На комоде высилась аккуратная стопка одежды. Не моей — та, вероятно, уже не перенесла бы и самой бережной стирки. Джинсы, черная футболка, мои собственные черные ботинки, основательно почищенные… новые носки и белье. На полу рядом с комодом лежал мой рюкзак. Я быстро проверила его и с облегчением убедилась, что его даже не открывали. Пистолета в нем, понятное дело, не оказалось — его забрал ловец . Зато кинжал был на месте, а большего мне и не требовалось. Этот клинок по смертоносной силе не мог сравниться ни с каким пистолетом.
В смежной со спальней ванной я быстро ополоснулась под душем, дважды промыв перепачканные волосы и походя размышляя, каким образом я здесь оказалась, что мне теперь предпринять и как, черт побери, выудить у Мишеля всю правду, какую он только знал. Выжимая воду из волос, я недоумевала, почему Афина ополчилась на меня и не Она ли, собственно, прокляла весь мой род. Но с чего вдруг греческой богине обрекать моих предшественниц умирать в двадцать один год? Зачем наделять нас волосами, которые невозможно изменить, и глазами цвета океанской волны? Ведь они так или иначе привлекают внимание, а Мишель утверждал, что Афине это нож острый. Тогда зачем?

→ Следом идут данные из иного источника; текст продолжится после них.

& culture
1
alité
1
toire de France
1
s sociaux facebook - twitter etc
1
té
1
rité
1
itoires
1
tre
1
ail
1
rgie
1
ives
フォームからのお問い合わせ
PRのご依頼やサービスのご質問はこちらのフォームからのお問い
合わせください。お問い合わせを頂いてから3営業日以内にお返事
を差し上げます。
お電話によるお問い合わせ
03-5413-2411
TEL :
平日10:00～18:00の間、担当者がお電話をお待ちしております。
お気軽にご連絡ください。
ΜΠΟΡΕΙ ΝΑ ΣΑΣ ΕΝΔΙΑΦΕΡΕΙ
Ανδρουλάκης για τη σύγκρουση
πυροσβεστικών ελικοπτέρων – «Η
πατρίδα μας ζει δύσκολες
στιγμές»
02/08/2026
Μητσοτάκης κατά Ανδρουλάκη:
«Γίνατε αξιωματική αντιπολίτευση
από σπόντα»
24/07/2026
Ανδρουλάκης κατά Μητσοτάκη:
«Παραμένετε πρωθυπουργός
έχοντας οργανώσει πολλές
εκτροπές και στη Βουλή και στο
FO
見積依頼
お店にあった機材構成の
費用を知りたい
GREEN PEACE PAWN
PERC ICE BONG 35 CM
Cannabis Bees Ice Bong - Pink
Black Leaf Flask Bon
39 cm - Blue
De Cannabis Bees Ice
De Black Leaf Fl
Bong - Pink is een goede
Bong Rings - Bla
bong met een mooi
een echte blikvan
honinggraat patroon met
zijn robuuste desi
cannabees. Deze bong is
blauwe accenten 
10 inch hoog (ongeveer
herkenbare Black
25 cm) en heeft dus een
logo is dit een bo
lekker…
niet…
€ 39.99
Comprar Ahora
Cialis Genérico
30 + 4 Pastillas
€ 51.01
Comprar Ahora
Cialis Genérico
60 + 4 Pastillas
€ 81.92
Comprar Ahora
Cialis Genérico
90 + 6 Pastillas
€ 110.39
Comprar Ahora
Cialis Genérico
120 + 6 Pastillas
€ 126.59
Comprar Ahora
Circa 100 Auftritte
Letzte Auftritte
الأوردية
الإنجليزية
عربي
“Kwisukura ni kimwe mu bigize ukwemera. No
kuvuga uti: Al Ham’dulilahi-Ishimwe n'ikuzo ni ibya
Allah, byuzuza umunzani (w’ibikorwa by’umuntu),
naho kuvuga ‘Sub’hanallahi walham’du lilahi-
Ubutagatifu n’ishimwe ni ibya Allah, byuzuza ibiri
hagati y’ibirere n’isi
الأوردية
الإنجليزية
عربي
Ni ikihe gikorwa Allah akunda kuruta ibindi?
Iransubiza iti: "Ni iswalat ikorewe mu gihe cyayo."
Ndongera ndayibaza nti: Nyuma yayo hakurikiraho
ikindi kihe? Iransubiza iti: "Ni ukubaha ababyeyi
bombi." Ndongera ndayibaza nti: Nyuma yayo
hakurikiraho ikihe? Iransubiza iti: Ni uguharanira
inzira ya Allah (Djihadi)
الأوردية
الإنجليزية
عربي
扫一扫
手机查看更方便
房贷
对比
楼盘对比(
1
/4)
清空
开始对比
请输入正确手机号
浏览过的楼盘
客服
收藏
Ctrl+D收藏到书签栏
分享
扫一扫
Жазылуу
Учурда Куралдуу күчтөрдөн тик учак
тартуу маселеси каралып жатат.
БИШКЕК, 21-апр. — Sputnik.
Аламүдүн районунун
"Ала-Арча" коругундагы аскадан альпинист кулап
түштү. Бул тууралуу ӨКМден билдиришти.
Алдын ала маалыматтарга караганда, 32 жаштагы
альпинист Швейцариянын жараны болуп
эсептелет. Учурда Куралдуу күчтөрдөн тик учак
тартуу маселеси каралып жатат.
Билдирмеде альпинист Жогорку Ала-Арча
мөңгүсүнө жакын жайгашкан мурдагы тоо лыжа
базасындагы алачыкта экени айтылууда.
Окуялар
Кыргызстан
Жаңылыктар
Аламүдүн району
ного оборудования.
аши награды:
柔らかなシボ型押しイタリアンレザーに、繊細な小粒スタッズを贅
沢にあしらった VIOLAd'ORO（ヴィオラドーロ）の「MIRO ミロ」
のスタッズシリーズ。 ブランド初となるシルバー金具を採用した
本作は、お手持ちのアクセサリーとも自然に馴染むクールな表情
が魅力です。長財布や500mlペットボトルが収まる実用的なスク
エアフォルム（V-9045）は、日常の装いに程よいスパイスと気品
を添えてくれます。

Я вытерлась, воспользовалась разложенными на столике туалетными принадлежностями, затем оделась во все чистое и достала из-под мойки фен. Впрочем, у меня не хватило терпения досушить волосы до конца, и я принялась сооружать из еще влажной копны что-нибудь менее буйное и сколько-нибудь приличное. После всех процедур, почувствовав прилив бодрости, я закинула на плечо рюкзак и вышла из спальни в поисках съестного. Я не могла припомнить, когда ела в последний раз.
Ах нет, могла. Бенье с Себастьяном.
Дом оказался огромным, уставленным древними артефактами и антиквариатом. Ни дать ни взять, настоящее логово чародея. На третьем этаже располагалась огромная гостиная; из-за высокой двустворчатой двери доносились голоса. Вскоре оттуда вышла служанка с подносом, и я предусмотрительно спряталась за массивную напольную вазу. В гостиной говорили обо мне. Когда служанка ушла, я выглянула из-за вазы и поняла, что попала в библиотеку с богатой коллекцией книг. Удостоверившись, что в ней никого, кроме меня, нет, я выскользнула из укрытия и носком ноги тихонько приоткрыла дверь.